How Anger Can Point To the Gospel

On Sunday I made the statement that any time you become angry you are being judgmental. I owe credit to David Powlison for this insight. The point I was making was that God is the ultimate Judge and that is a good thing. We all want things to be set right and all wrong to be accounted for. Folks will often decry anything they perceive to be judgmental while ignoring that they themselves are judgmental. This is where Powlison’s comments are helpful. He wrote:

At its core anger is very simple. It expresses “I’m against that.” (Good and Angry, pg. 39)

This is exactly what God’s judgment and wrath are…they are the manifestations of Him being “against” sin. The reason it is helpful to understand this is because people often have a hard time understanding (accepting) that God is Judge. Yet, if you can point them to the fact that they are judgmental anytime they get angry and show them they aren’t as free of judgment as they think they are, you can begin to open the door to helping them understand God’s judgment as needed and necessary. Powlison continued:

Human beings come wired with the capacity to react with displeasure toward real wrongs and act forcefully to make wrongs right. In other words, we are moral beings. We are made in the image of God. (pg. 39, emphasis mine)

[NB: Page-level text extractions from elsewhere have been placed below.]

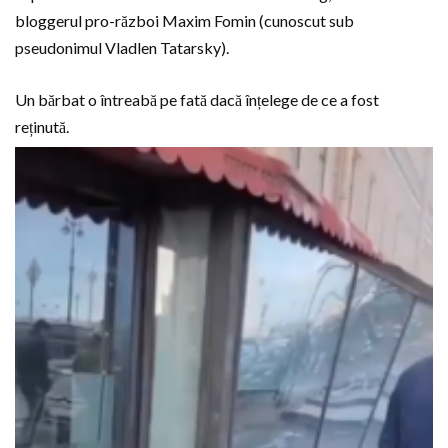
bloggerul pro-război Maxim Fomin (cunoscut sub
pseudonimul Vladlen Tatarsky).
Un bărbat o întreabă pe fată dacă înțelege de ce a fost
reținută.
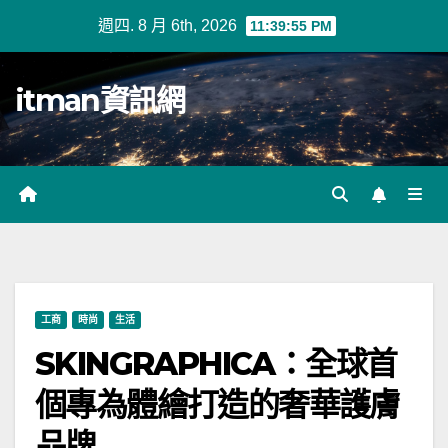
Skip
週四. 8 月 6th, 2026
11:39:56 PM
to
content
itman資訊網
工商
時尚
生活
SKINGRAPHICA：全球首
個專為體繪打造的奢華護膚
品牌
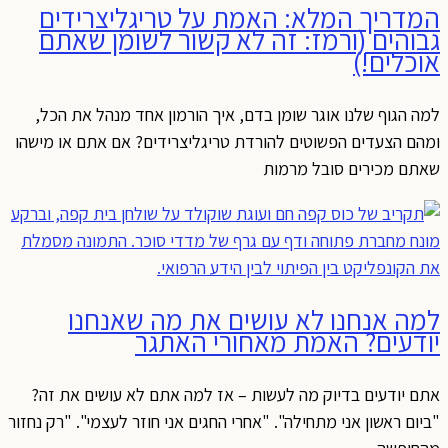
המדריך המלא: האמת על טריגליצרידים
גבוהים (ורמז: זה לא קשור לשומן שאתם
אוכלים!)
למה הגוף שלנו אוגר שומן בדם, איך הורמון אחד מנהל את הכל,
ומהם הצעדים הפשוטים להורדת טריגליצרידים? אם אתם או מישהו
שאתם מכירים סובל מרמות
למה אנחנו לא עושים את מה שאנחנו
יודעים? האמת מאחורי האתגר
אתם יודעים בדיוק מה לעשות – אז למה אתם לא עושים את זה?
"ביום ראשון אני מתחילה". "אחרי החגים אני חוזר לעצמי". "רק נחזור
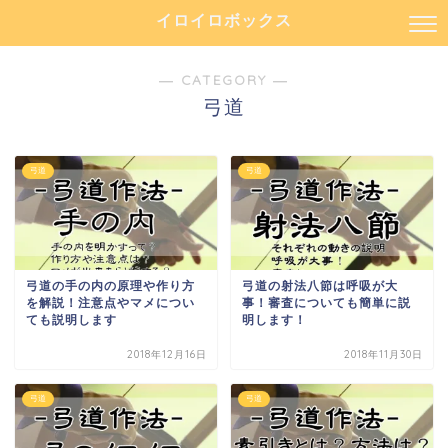
イロイロボックス
― CATEGORY ―
弓道
弓道
弓道
弓道の手の内の原理や作り方
弓道の射法八節は呼吸が大
を解説！注意点やマメについ
事！審査についても簡単に説
ても説明します
明します！
2018年12月16日
2018年11月30日
弓道
弓道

Now, I’m not saying that all of our anger is righteous anger. Due to sin, it certainly is not. Our anger is often out of proportion, capricious, self-righteous, directed toward the wrong things, and that’s only the beginning of how our anger goes wrong. (If you want to think more about how our anger can go right, then read Powlison’s book.) Yet, God’s anger is none of these things. His anger is always righteous, setting right the wrongs and bringing restoration through redemption. Therefore, God’s judgment is a good thing because it speaks to every human’s longing for justice. However, it can only be a good thing if they stand before God’s judgment in Christ.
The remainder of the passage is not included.